I am looking to do histological analysis of daphnia by embedding in paraffin and stained by H&E. May I know what is the best fixative and do I need to decalsify the daphnia? Thanks!
Bouin's solution, may be. 150 ml concentrated water solution of picric acid + 50 ml formalin (40% solution) + 10 ml absolute acetic acid. Two acids (three in fact - formic acid in formalin too) must be decalsify the daphnia during 3 and more weeks. I used this trick with sea stars.
Thanks for all of your suggestions! Really appreciate it! I went on to fix my daphnia with Bouin's fluid and followed by decalcification using 6% formic acid. Will find out when the stained slides come back.
Two suggestions: If your results are satisfactory, of course, stay with your protocol. If not, I can suggest the following: We also worked with Daphnia, albeit not for paraffine embendding. We fixated them by either 4% formaldehyde in 70% EtOH, or by 1/2 Karnovsky´s fixative (2,5% Formaldehyde, 2% glutardialdehyde in buffer) with good results. For decalcification, you could also try EDTA, as it may be less harsh on tissues/cell nuclei. Once decalcified, You could also embedd them in plastic resin instead of paraffine, if paraffine proves difficult (infiltration/sectioning might be difficult due to the cuticle). e.g. LR White as an acrylic system, or AGAR LV as an epoxy system result in harder blocks, so you might get thinner sections (with glass/diamond knives), resulting in weaker staining, but enhanced resolution in micrographs.
I just remembered: Plastic embedded material stains a lot better, if you soften the plastic by placing the object slides in a chamber with ethanol fumes (EtOH-soaked paper on the bottom) at room temperature for 30 min. directly prior to staining. In case you used osmiumtetroxide (as for TEM-material), it helps to de-osmificate the slides in 10-15% H2O2 for 10-15min between softening and staining. That helped me to get much better stainings from epoxy-embedded material.
Good luck with your Daphnia, these are really nice objects
Slides of daphnia fixed in Bouin's solution just came back and they look fine (according to colleague who works on zebrafish histology). I am not really sure about that because we have nothing to compare to and there is so little of daphnia histology out there. Do you have any slides that you can share with me so I can use as reference? By the way, I am going to try few more fixatives, including your suggestions, first using paraffin embedding and eventually plastic embedding.

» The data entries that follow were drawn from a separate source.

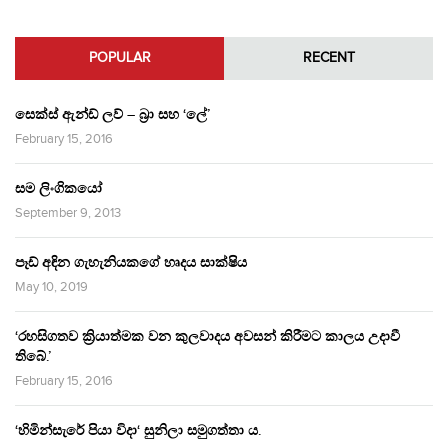
POPULAR
RECENT
සෙක්ස් ඇන්ඩ් ලව් – බ්‍රා සහ ‘ලේ’
February 15, 2016
සම ලිංගිකයෝ
September 9, 2013
පෑඩ් අඳින ගැහැනියකගේ හෘදය සාක්ෂිය
May 10, 2019
‘රහසිගතව ක්‍රියාත්මක වන කුලවාදය අවසන් කිරීමට කාලය උදාවී
තිබේ.’
February 15, 2016
‘හිමින්සැරේ පියා විදා‘ සුනිලා සමුගත්තා ය.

Thanks again for your time and suggestions! Really appreciate it!
we are a service facility for the Department of biology, and some of our customers were working with Daphnia, but unfortunately, I do not have histological slices of my own that I could share with you. I am sorry, I surely would have if I had some. Did you try the extensive work "Microscopic Anatomy of the Invertebrates", edited by Harrison & Ruppert? It contains a wealth of information on most groups of animals, has great images for comparison and is a valuable literature source, also for older high-quality references. Even if there is not too much about Daphnia itself, you will get some kind of idea what to expect.
Then there is a german textbook on histology of Invertebrates. It does not contain much about Daphnia, and I am not aware of an english issue, but it contains many colour images of histological sections of different invertebrates, so you could compare what they generally look like ( there are some images of Astacus, for example)
Thank you for taking the time to send me all the information. I really appreciate it! I am looking for books and I am sure these are going to be helpful. I have just found an article which is about fuctional morphology of Daphniidae. Maybe one of your customers would find it useful.
Thank you very much for the link to the article. That is indeed very interesting, I will also send it to our costumers. Thank you for pointing me to it.